ASSIGNED TASK: When you reach the line that contains "What do you" below, transcribe it and each line after it word for word to the end of the records, omitting pictures.

THE DATA:
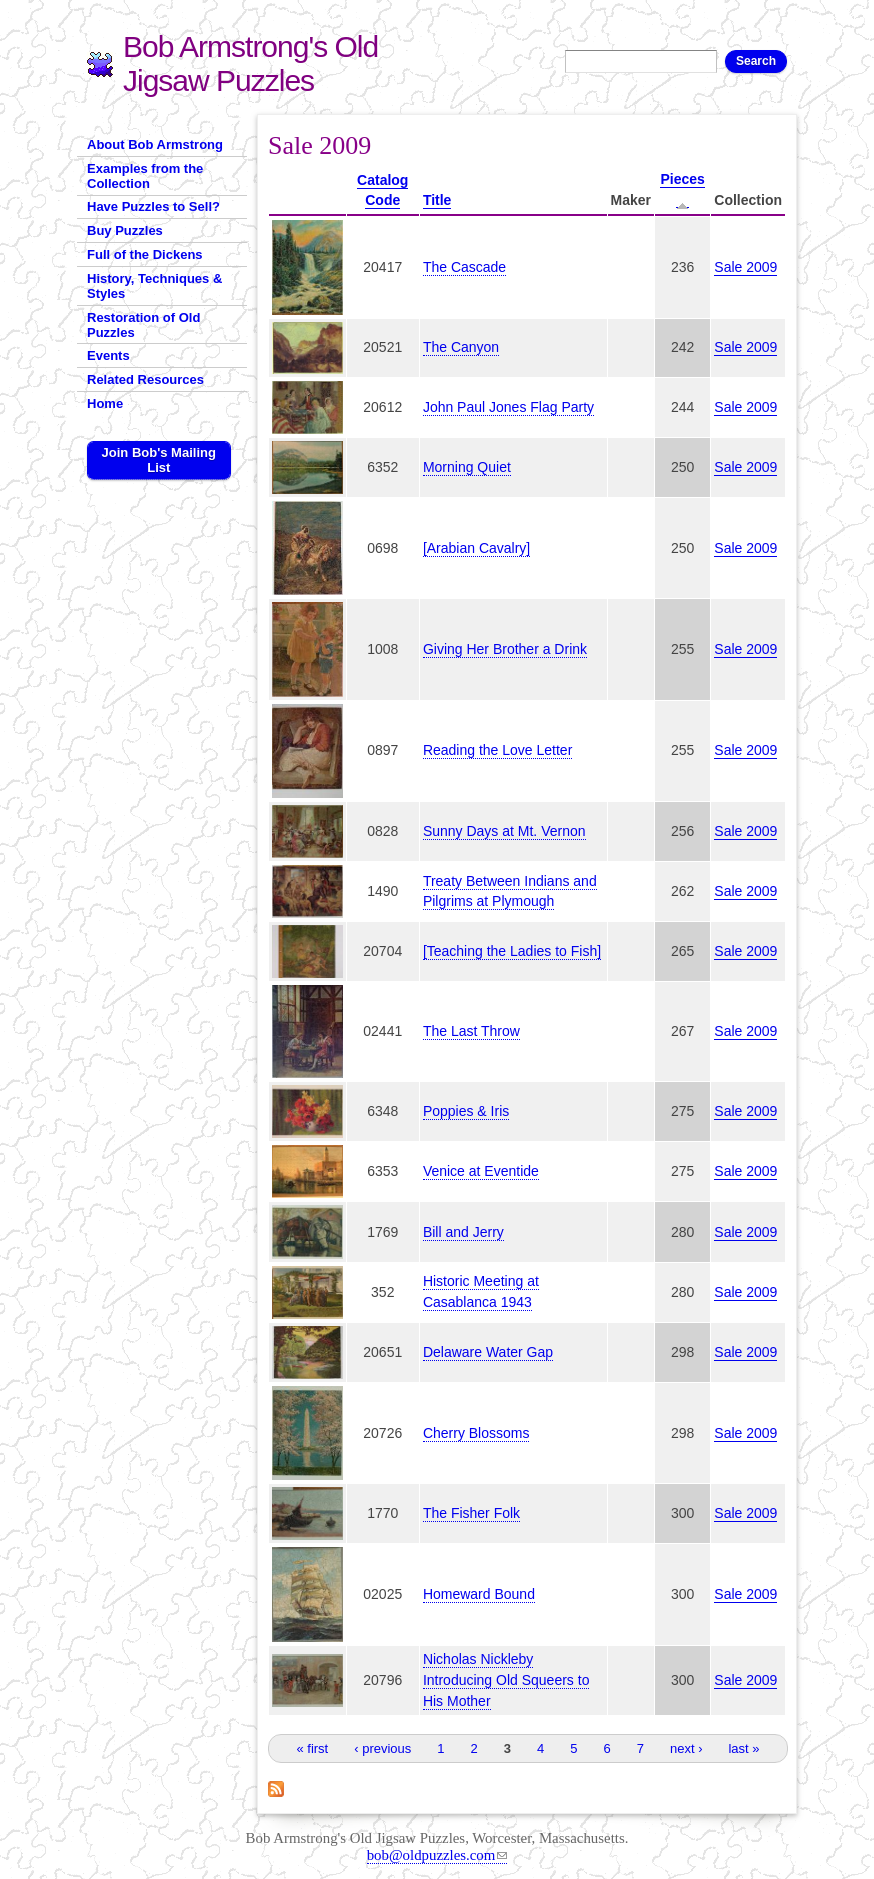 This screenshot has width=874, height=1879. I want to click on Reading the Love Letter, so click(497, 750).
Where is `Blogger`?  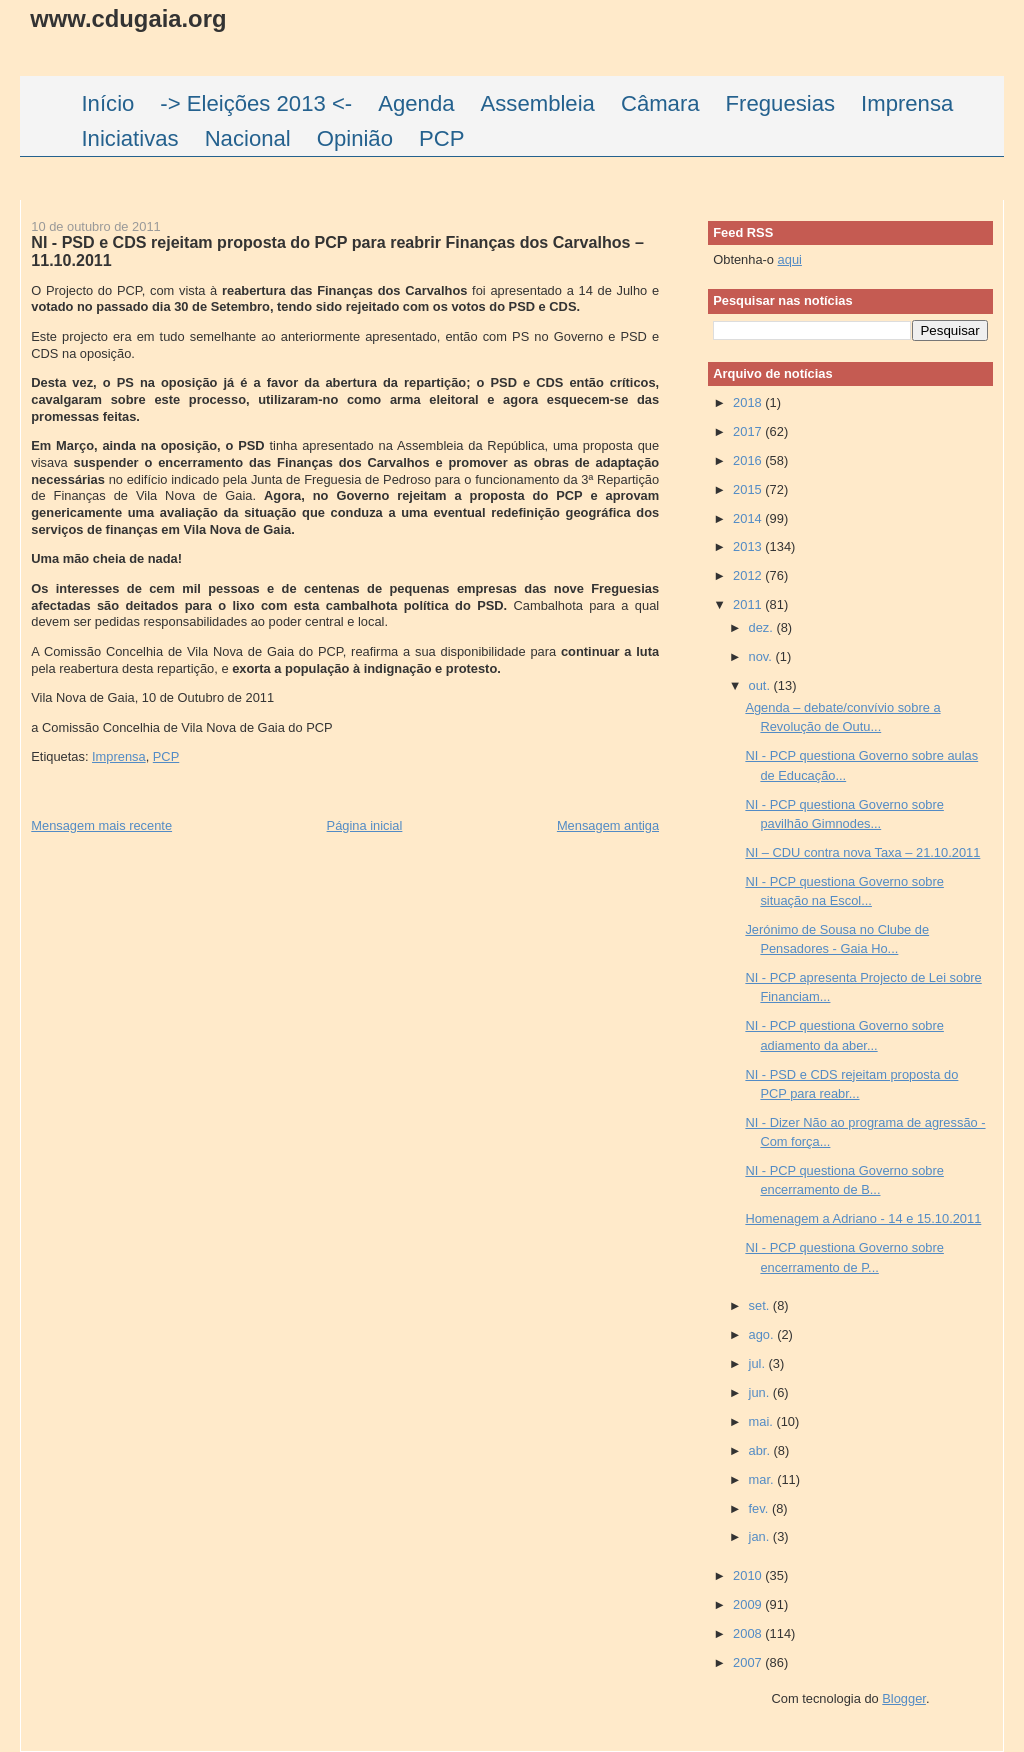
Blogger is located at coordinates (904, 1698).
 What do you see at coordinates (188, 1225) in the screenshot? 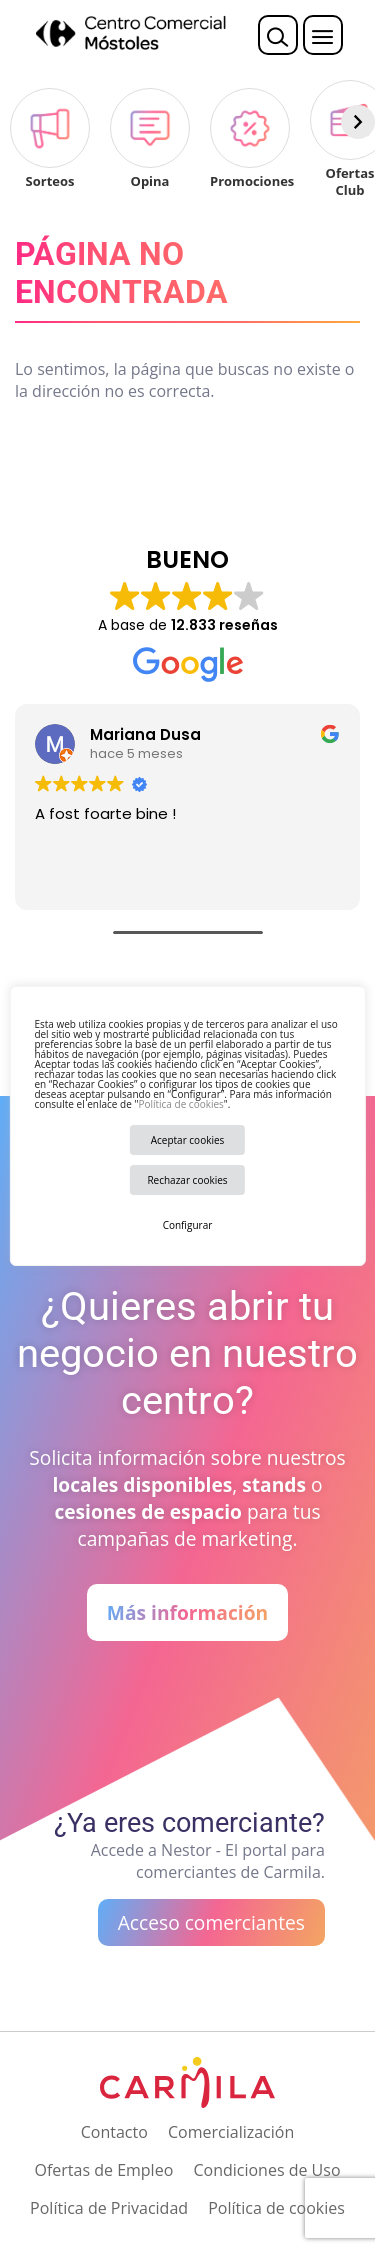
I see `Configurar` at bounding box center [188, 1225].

ANSWER SECTION:
 What do you see at coordinates (188, 1225) in the screenshot? 
I see `Configurar` at bounding box center [188, 1225].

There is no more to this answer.